Der niederländische Dokumentarfilm „Vermeer - Reise ins Licht“ gehört zu den Höhepunkten des Film Festivals Cologne.

Das Film Festival Cologne könnte viel besser sein als es ist. Schöne Filme gibt es trotzdem genug zu sehen.

Köln ist bekanntlich nicht Berlin, sieht in „Schock“, dem neuen Film von Denis Moschitto und Daniel Rakete Siegel, aber immerhin so aus. Die Geschichte eines Kölner Arztes, der seine Zulassung verlor und nun Patienten aus der Halb- und Schattenwelt versorgt, spielt in Industriegebieten, Hinterhöfen und unter Bahndämmen, also dort, wo alle Großstadtkatzen grau sind, und beinahe durchgehend in neongetränkter Nacht. Nirgends ein tagesheller Hoffnungsschimmer: Unter dieser Voraussetzung leuchten die Kölner Lichter endlich auf Hauptstadtniveau.
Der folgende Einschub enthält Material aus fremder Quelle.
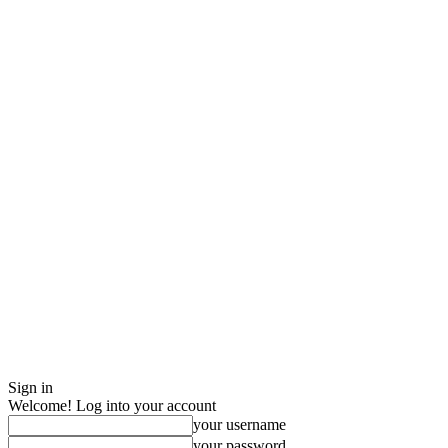
Sign in
Welcome! Log into your account
your username
your password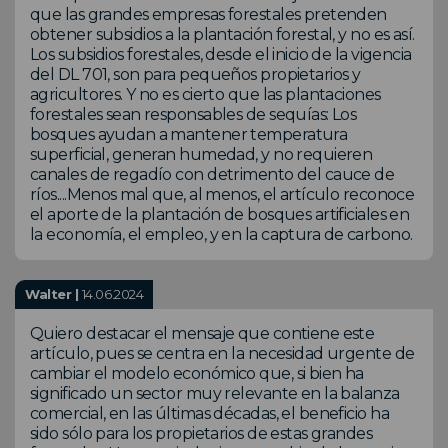
que las grandes empresas forestales pretenden
obtener subsidios a la plantación forestal, y no es así.
Los subsidios forestales, desde el inicio de la vigencia
del DL 701, son para pequeños propietarios y
agricultores. Y no es cierto que las plantaciones
forestales sean responsables de sequías: Los
bosques ayudan a mantener temperatura
superficial, generan humedad, y no requieren
canales de regadío con detrimento del cauce de
ríos....Menos mal que, al menos, el artículo reconoce
el aporte de la plantación de bosques artificiales en
la economía, el empleo, y en la captura de carbono.
Walter |
14.06.2024
Quiero destacar el mensaje que contiene este
artículo, pues se centra en la necesidad urgente de
cambiar el modelo económico que, si bien ha
significado un sector muy relevante en la balanza
comercial, en las últimas décadas, el beneficio ha
sido sólo para los propietarios de estas grandes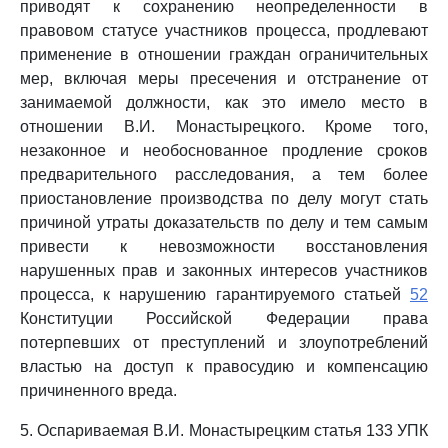
приводят к сохранению неопределенности в
правовом статусе участников процесса, продлевают
применение в отношении граждан ограничительных
мер, включая меры пресечения и отстранение от
занимаемой должности, как это имело место в
отношении В.И. Монастырецкого. Кроме того,
незаконное и необоснованное продление сроков
предварительного расследования, а тем более
приостановление производства по делу могут стать
причиной утраты доказательств по делу и тем самым
привести к невозможности восстановления
нарушенных прав и законных интересов участников
процесса, к нарушению гарантируемого статьей
52
Конституции Российской Федерации права
потерпевших от преступлений и злоупотреблений
властью на доступ к правосудию и компенсацию
причиненного вреда.
5. Оспариваемая В.И. Монастырецким статья 133 УПК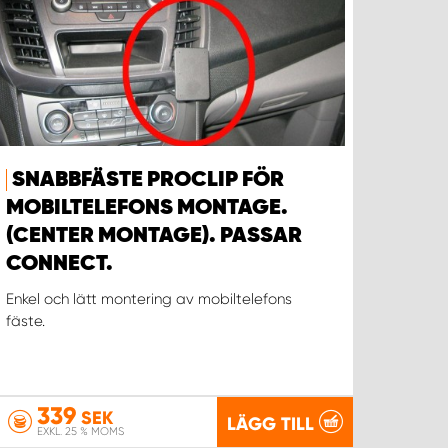
SNABBFÄSTE PROCLIP FÖR
MOBILTELEFONS MONTAGE.
(CENTER MONTAGE). PASSAR
CONNECT.
Enkel och lätt montering av mobiltelefons
fäste.
339
SEK
LÄGG TILL
EXKL. 25 % MOMS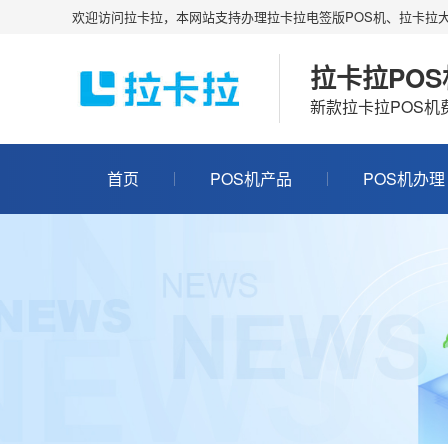
欢迎访问拉卡拉，本网站支持办理拉卡拉电签版POS机、拉卡拉大
拉卡拉PO
新款拉卡拉POS
首页
POS机产品
POS机办理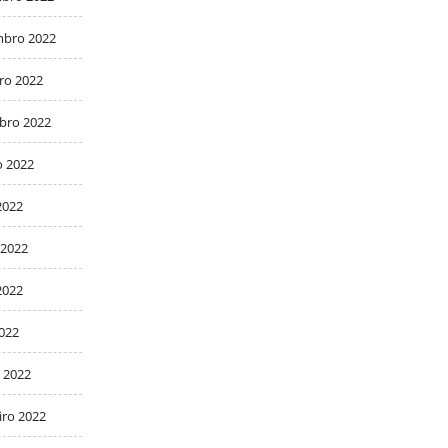
bro 2022
ro 2022
bro 2022
o 2022
2022
 2022
2022
2022
 2022
iro 2022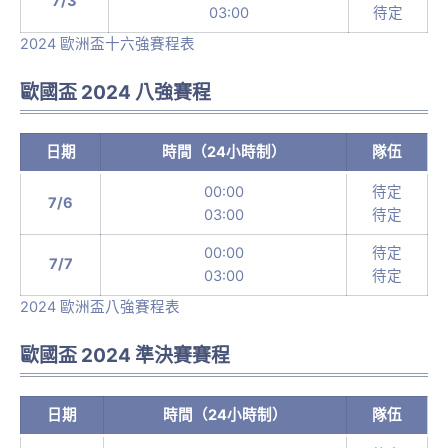
7/3
03:00
待定
2024 歐洲盃十六強賽程表
歐國盃 2024 八強賽程
日期
時間（24小時制）
隊伍
00:00
待定
7/6
03:00
待定
00:00
待定
7/7
03:00
待定
2024 歐洲盃八強賽程表
歐國盃 2024 準決賽賽程
日期
時間（24小時制）
隊伍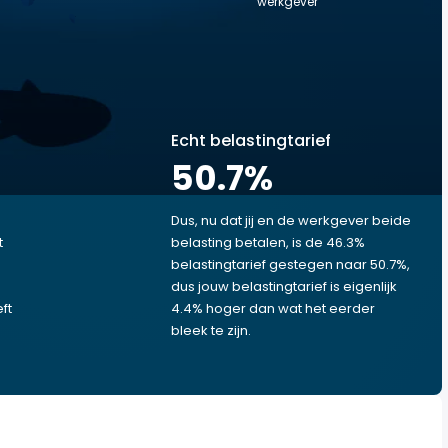
werkgever
Echt belastingtarief
50.7
%
Dus, nu dat jij en de werkgever beide
t
belasting betalen, is de 46.3%
belastingtarief gestegen naar 50.7%,
dus jouw belastingtarief is eigenlijk
ft
4.4% hoger dan wat het eerder
bleek te zijn.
„Schock“ hat auf dem Film Festival Cologne ein Heimspiel, auch wenn sein Köln bis zur Unkenntlichkeit mit der gefühlten Düsternis der Coronapandemie verschmilzt. Die Menschen tragen ihre Masken auf leer gefegten Straßen spazieren, und der von Moschitto gespielte Arzt bewegt sich durch eine Welt der Elenden und Verlorenen. Als ihm eine Anwältin anbietet, einen sterbenskranken Mann für 50.000 Euro zu behandeln, weiß er, worauf er sich einlässt. Es ist eine dieser Wendungen, die, jedenfalls im Kino, kein gutes Ende nehmen können.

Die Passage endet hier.